» EXERCISE MATERIALS:
■ ■ ■ ■ ■ ■ ■

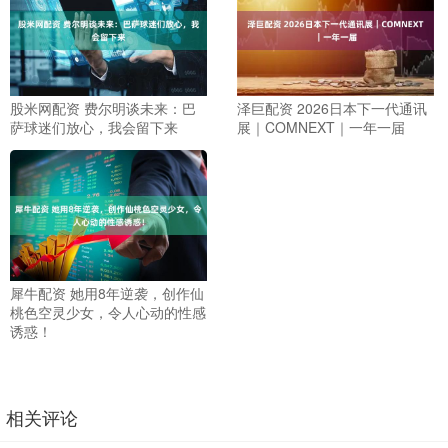
股米网配资 费尔明谈未来：巴
泽巨配资 2026日本下一代通讯
萨球迷们放心，我会留下来
展｜COMNEXT｜一年一届
犀牛配资 她用8年逆袭，创作仙
桃色空灵少女，令人心动的性感
诱惑！
相关评论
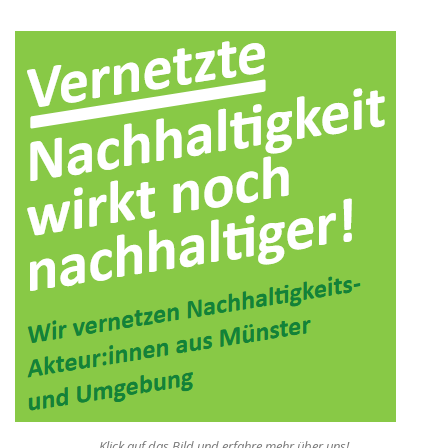
Klick auf das Bild und erfahre mehr über uns!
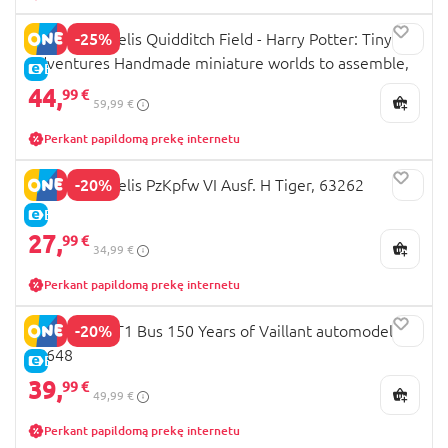
-25%
REVELL modelis Quidditch Field - Harry Potter: Tiny
Adventures Handmade miniature worlds to assemble,
E-KAINA
00532
44,
99 €
59,99 €
Perkant papildomą prekę internetu
-20%
REVELL modelis PzKpfw VI Ausf. H Tiger, 63262
E-KAINA
27,
99 €
34,99 €
Perkant papildomą prekę internetu
-20%
REVELL VW T1 Bus 150 Years of Vaillant automodelis,
05648
E-KAINA
39,
99 €
49,99 €
Perkant papildomą prekę internetu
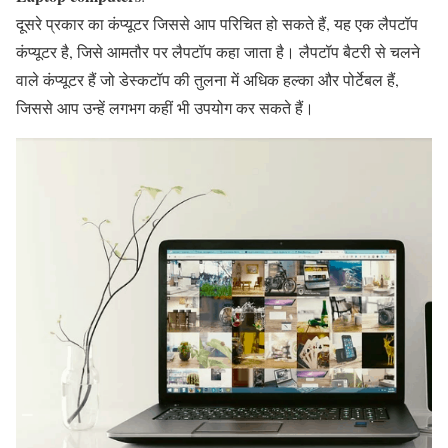
दूसरे प्रकार का कंप्यूटर जिससे आप परिचित हो सकते हैं, यह एक लैपटॉप
कंप्यूटर है, जिसे आमतौर पर लैपटॉप कहा जाता है। लैपटॉप बैटरी से चलने
वाले कंप्यूटर हैं जो डेस्कटॉप की तुलना में अधिक हल्का और पोर्टेबल हैं,
जिससे आप उन्हें लगभग कहीं भी उपयोग कर सकते हैं।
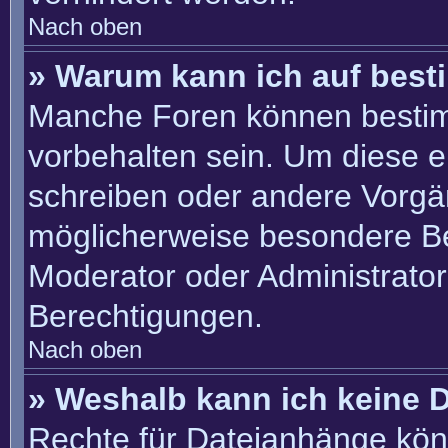
Nach oben
» Warum kann ich auf best
Manche Foren können besti
vorbehalten sein. Um diese e
schreiben oder andere Vorgä
möglicherweise besondere B
Moderator oder Administrato
Berechtigungen.
Nach oben
» Weshalb kann ich keine 
Rechte für Dateianhänge kön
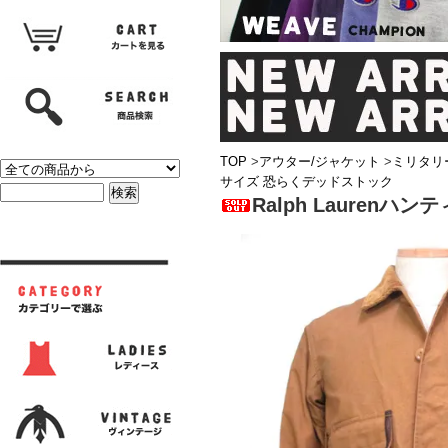
TOP
>
アウター/ジャケット
>
ミリタリ
サイズ 恐らくデッドストック
Ralph Lauren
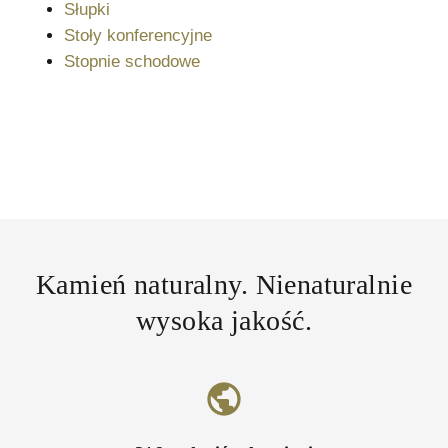
Słupki
Stoły konferencyjne
Stopnie schodowe
Kamień naturalny. Nienaturalnie
wysoka jakość.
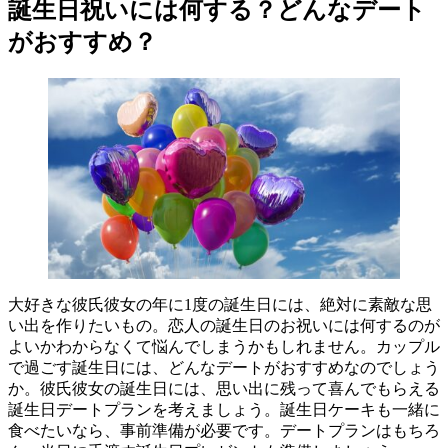
誕生日祝いには何する？どんなデート
がおすすめ？
大好きな彼氏彼女の年に1度の誕生日には、絶対に素敵な思
い出を作りたいもの。恋人の誕生日のお祝いには何するのが
よいかわからなくて悩んでしまうかもしれません。カップル
で過ごす誕生日には、どんなデートがおすすめなのでしょう
か。彼氏彼女の誕生日には、思い出に残って喜んでもらえる
誕生日デートプランを考えましょう。誕生日ケーキも一緒に
食べたいなら、事前準備が必要です。デートプランはもちろ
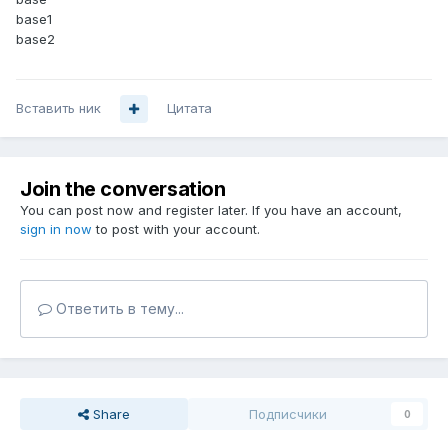
base1
base2
Вставить ник
Цитата
Join the conversation
You can post now and register later. If you have an account,
sign in now
to post with your account.
Ответить в тему...
Share
Подписчики
0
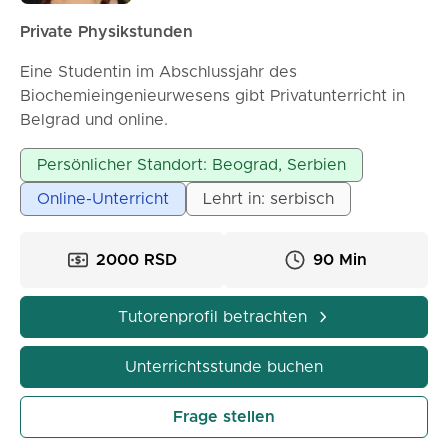
Private Physikstunden
Eine Studentin im Abschlussjahr des
Biochemieingenieurwesens gibt Privatunterricht in
Belgrad und online.
Mehr ansehen...
Persönlicher Standort: Beograd, Serbien
Online-Unterricht
Lehrt in: serbisch
2000 RSD
90 Min
Tutorenprofil betrachten
Unterrichtsstunde buchen
Frage stellen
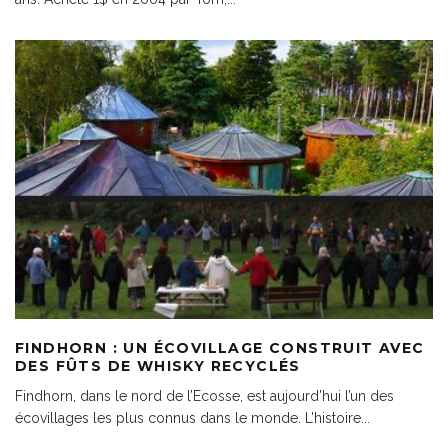
FINDHORN : UN ÉCOVILLAGE CONSTRUIT AVEC
DES FÛTS DE WHISKY RECYCLÉS
Findhorn, dans le nord de l’Ecosse, est aujourd’hui l’un des
écovillages les plus connus dans le monde. L’histoire
...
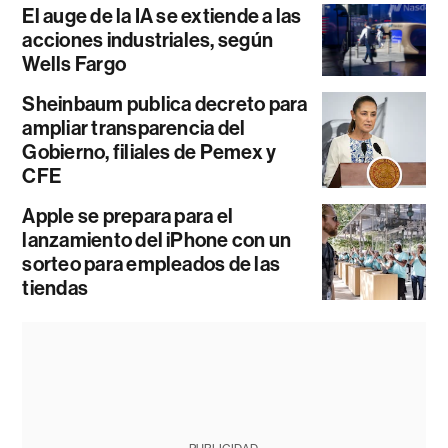
El auge de la IA se extiende a las
acciones industriales, según
Wells Fargo
Sheinbaum publica decreto para
ampliar transparencia del
Gobierno, filiales de Pemex y
CFE
Apple se prepara para el
lanzamiento del iPhone con un
sorteo para empleados de las
tiendas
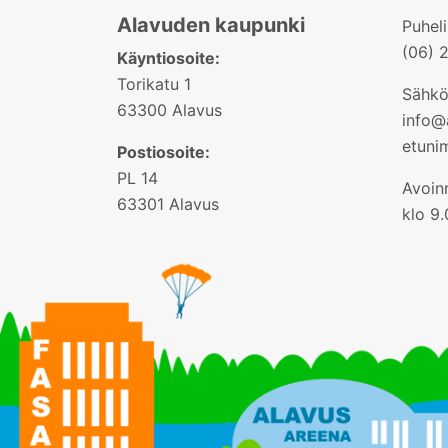
Alavuden kaupunki
Puhel
(06) 
Käyntiosoite:
Torikatu 1
Sähkö
63300 Alavus
info@a
etuni
Postiosoite:
PL 14
Avoinn
63301 Alavus
klo 9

■ ■ ■ ■ ■ ■ ■

» BRIEF: Your task is to copy each line of the material that contains the word "dans".

» RESPONSE BOX:
Findhorn, dans le nord de l’Ecosse, est aujourd’hui l’un des
écovillages les plus connus dans le monde. L’histoire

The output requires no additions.